Wenige Wochen nach der Lösung des achtdimensionalen Problems bewies Viazovska dann mit Cohn, Kumar, Miller, Radchenko und mit ähnlichen Methoden in einer 17 Seiten langen Arbeit, dass das Leech-Gitter die optimale Kugelpackung im R24 liefert. Viele Mathematiker glauben, dass es in anderen Dimensionen als 8 und 24 keine so eleganten Lösungen geben wird.
Gauß-Vorlesung
Das Leech-Gitter ist ein Gitter im 24-dimensionalen Raum, das man mit Hilfe des in der Informationsübertragung wichtigen Golay-Codes konstruiert und mit dem in den 70er Jahren das Problem gelöst wurde, die maximale Zahl von einander berührenden Einheitssphären (Kusszahl) im 24-dimensionalen Raum zu finden. Es war im Juli 2021 das Thema der Gauß-Vorlesung (der halbjährlichen Veranstaltung der Deutschen Mathematiker-Vereinigung, mit der einer interessierten Öffentlichkeit ein Eindruck von aktueller Mathematik vermittelt werden soll), die an der Universität Augsburg coronabedingt online stattfand. Nach einigen kurzen Ansprachen und einem Eröffnungsvortrag von Jürgen Richter-Gebert über Spaziergänge in der vierten Dimension und speziell den 120-Zell (ein 4-dimensionales Polytop, dessen Rand aus 120 Dodekaedern besteht und als diskretisierte Hopf-Faserung verstanden werden kann) ging es im Hauptvortrag von Maryna Viazovska um das Leech-Gitter, seine Anwendungen auf Kugelpackungen und andere Optimierungsprobleme, und die Beziehungen zu Kodierungstheorie und Gruppentheorie. Trotz der relativ kurzfristigen Ankündigung nahmen mehrere hundert Zuschauer an der Online-Übertragung teil. Natürlich war es ein anderes Format als sonst von Gauß-Vorlesungen gewohnt, aber ein sehr interessanter Vortrag und auch das Programm vor- und nachher und die Diskussion sehr gut gemacht.

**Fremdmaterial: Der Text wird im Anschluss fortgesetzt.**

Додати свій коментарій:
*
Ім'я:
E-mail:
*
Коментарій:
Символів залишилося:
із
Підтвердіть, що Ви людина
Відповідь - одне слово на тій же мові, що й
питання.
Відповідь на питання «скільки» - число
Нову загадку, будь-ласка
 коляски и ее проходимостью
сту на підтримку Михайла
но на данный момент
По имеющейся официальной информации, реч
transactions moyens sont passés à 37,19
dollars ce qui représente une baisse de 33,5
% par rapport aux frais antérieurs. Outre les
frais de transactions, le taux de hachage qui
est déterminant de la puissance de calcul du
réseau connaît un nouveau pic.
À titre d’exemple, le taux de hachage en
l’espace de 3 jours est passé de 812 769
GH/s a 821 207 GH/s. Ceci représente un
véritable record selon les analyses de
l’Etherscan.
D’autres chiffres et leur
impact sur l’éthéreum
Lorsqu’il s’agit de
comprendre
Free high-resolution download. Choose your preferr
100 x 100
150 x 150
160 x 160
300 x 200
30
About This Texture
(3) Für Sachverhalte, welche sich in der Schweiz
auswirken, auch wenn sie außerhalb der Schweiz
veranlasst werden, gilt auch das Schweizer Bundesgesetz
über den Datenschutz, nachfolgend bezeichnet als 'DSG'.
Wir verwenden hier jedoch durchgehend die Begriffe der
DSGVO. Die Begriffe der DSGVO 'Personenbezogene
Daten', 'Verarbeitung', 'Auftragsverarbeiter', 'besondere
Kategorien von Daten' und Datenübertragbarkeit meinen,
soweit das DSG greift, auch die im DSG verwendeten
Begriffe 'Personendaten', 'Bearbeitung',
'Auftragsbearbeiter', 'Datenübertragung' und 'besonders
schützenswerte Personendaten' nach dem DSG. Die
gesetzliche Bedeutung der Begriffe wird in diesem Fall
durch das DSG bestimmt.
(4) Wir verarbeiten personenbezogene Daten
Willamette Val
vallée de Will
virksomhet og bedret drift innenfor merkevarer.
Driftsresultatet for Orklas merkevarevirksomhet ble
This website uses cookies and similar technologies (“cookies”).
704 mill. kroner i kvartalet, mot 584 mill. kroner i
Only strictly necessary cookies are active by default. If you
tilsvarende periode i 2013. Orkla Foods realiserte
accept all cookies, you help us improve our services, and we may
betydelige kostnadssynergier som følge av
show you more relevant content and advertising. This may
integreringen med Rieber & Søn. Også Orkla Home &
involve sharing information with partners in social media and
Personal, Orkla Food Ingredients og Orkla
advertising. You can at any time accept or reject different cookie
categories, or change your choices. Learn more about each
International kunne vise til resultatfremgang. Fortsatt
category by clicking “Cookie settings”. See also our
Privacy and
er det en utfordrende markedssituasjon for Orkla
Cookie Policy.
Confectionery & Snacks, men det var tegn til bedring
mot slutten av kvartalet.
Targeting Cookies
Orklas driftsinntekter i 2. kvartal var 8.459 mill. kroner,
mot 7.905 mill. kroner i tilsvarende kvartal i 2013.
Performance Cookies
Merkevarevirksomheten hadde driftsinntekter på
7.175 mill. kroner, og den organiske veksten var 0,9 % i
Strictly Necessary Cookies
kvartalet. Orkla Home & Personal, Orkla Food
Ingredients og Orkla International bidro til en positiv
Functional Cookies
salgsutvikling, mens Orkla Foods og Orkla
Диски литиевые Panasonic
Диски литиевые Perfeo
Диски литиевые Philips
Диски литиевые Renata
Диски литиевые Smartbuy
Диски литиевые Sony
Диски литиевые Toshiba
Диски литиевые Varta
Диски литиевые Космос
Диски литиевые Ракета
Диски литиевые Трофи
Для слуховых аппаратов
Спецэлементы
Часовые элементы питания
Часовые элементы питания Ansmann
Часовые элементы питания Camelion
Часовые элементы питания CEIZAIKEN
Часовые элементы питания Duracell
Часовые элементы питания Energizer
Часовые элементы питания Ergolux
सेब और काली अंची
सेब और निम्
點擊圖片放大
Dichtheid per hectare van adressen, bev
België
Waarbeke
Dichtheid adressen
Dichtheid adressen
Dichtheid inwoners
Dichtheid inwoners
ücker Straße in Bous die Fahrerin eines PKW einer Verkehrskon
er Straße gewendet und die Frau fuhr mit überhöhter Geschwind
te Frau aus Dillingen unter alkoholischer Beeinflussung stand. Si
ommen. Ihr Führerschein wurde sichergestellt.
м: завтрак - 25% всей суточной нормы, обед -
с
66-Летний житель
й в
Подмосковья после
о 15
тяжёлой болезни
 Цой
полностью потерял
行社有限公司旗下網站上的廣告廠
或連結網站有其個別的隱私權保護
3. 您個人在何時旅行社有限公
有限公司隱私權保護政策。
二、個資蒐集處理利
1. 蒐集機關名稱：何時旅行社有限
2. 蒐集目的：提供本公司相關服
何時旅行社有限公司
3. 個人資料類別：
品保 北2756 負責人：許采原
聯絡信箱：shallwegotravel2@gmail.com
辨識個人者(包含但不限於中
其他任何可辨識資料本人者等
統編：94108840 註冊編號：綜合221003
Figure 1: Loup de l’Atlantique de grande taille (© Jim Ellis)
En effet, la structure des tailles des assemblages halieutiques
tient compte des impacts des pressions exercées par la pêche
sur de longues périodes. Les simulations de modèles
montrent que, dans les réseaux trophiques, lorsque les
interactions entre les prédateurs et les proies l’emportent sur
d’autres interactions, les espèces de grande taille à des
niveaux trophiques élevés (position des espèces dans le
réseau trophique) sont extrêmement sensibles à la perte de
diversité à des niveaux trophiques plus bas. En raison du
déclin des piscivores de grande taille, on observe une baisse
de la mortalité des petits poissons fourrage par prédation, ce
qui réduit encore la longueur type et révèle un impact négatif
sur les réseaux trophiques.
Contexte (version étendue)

Das Video der Gauß-Vorlesung findet man auf https://youtu.be/eOtEgJFpP7w. Ebenfalls auf YouTube findet man einen ähnlichen, aber mehr ins mathematische Detail gehenden Vortrag, den Viazovska auf dem Azat-Miftakhov-Tag gehalten hat. Azat Miftakhov ist ein begabter Nachwuchsmathematiker und linker Aktivist, der von einem Moskauer Gericht wegen konstruierter Vorwürfe zu sechs Jahren Strafarbeit verurteilt wurde. Als Zeichen der Solidarität organisierte ein Unterstützerkomitee am 16. Juni eine online ausgetragene Veranstaltung, für die die aktuell bekanntesten unter den jungen osteuropäischen Mathematikern gewonnen werden konnten. Die Vorträge von Alexander Bufetov, Peter Scholze und Maryna Viazovska findet man auf dem YouTube-Kanal Day Azat Miftakhov.